── Records shown ──
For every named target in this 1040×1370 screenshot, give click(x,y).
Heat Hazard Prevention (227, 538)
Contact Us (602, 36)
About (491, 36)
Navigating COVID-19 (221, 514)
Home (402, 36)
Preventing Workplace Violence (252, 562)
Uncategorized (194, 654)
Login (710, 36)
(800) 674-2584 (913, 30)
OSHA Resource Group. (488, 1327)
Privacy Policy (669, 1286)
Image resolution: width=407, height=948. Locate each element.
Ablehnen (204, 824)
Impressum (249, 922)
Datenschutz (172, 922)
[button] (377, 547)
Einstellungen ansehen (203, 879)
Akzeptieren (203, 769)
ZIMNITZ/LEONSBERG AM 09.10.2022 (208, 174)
───
── Records shown ──
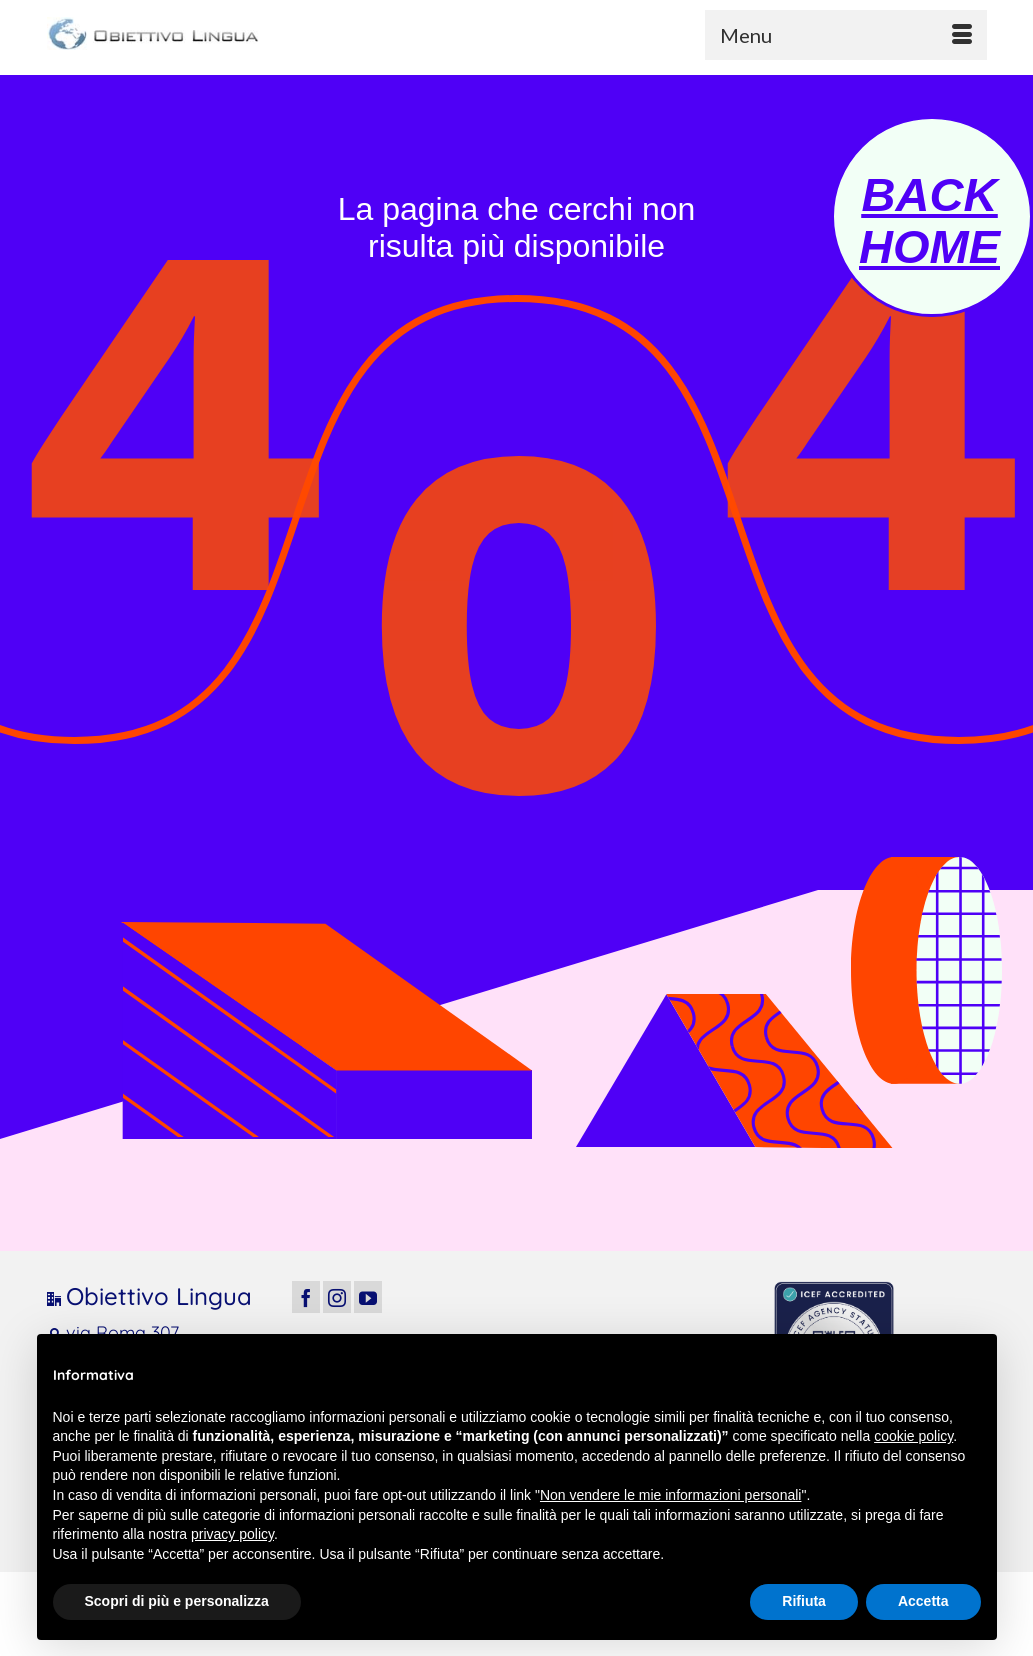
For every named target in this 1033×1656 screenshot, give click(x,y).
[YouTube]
───
● **Work instructions**:
Above this task is a listing. Restate, word for word and with nothing added, the lines from the one with "Preventing Workplace Violence (252, 562)" through the one with "ZIMNITZ/LEONSBERG AM 09.10.2022 (208, 174)".

● **Exercise answer**:
Preventing Workplace Violence (252, 562)
Uncategorized (194, 654)
Login (710, 36)
(800) 674-2584 (913, 30)
OSHA Resource Group. (488, 1327)
Privacy Policy (669, 1286)
Image resolution: width=407, height=948. Locate each element.
Ablehnen (204, 824)
Impressum (249, 922)
Datenschutz (172, 922)
[button] (377, 547)
Einstellungen ansehen (203, 879)
Akzeptieren (203, 769)
ZIMNITZ/LEONSBERG AM 09.10.2022 (208, 174)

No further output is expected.